なぜマクロミルはファンドに買われるのか 創業者の杉本哲哉・会長兼社長が語る
――なぜベインキャピタルのTOBを受け入れるのか。
2009年に社長に復帰した当時、ネットリサーチ業界は早くも成熟し、廉売競争が始まっていた。このまま進んでいくと業界全体がおかしくなる。そこで、ヤフーの社長だった井上雅博さんと話をして同グループのヤフー・バリュー・インサイトと経営統合しました。今期は電通の関連会社も連結に入れたことで、マクロミルは250億円ぐらいの売り上げ規模になります。
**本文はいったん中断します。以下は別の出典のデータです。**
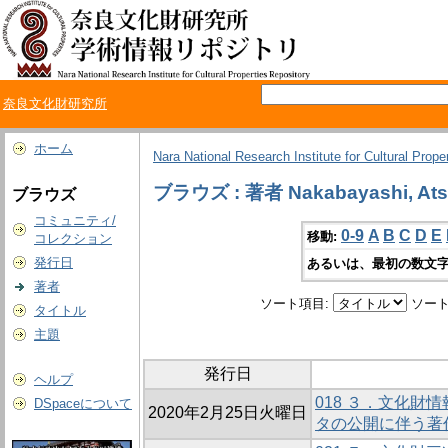
奈良文化財研究所
ホーム
Nara National Research Institute for Cultural Prope
ブラウズ : 著者 Nakabayashi, Ats
ブラウズ
コミュニティ/
0-9
A
B
C
D
E
移動:
コレクション
発行日
あるいは、最初の数文字
著者
ソート項目:
ソート
タイトル
主題
発行日
ヘルプ
018 ３．文化財
DSpaceについて
2020年2月25日火曜日
タの公開に伴う著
サイズだけをみれば2009年に売り上げ70億円だった会社が4倍近くまで大きくなったわけです。
その間に海外展開も進めてきました。韓国には当社の子会社、マクロミルエムブレインがあります。韓国トップのネットリサーチ会社で現在、KOSDAQへの上場を準備しています。中国にも拠点があり、アジアでの展開を進めています。
成熟した国内で業界再編を自ら進める一方、新規事業の育成や、海外では環太平洋への展開を進めてきた。こうした作業を進める中で、1年半ほど前から、上場したままで会社を成長させるか、いったん非上場化して進めるのか検討を続けていました。
ベインは銀行に紹介してもらった
――水面下で非上場化の研究を進めていた、と。
常々、非公開化したいなんて外に向かって言っていたら大問題ですよね。株価にも影響する。実際、外には一切話をしなかった。
ただおもしろいもので、私たちが非上場化したい、と考えているタイミングに、外からいろいろな話が来ました。パートナーになりたいという会社もいくつか現れたので話をしましたが、「帯に短し、たすきに長し」でうまくいかない。そこで、みずほ銀行からベインキャピタルを紹介してもらいました。私たちはすでに非上場化のシミュレーションをしてきたので、話は早かった。ベインさんもスピーディーにデューデリジェンス(資産査定)を進めてくれたので、2カ月くらいでまとまりました。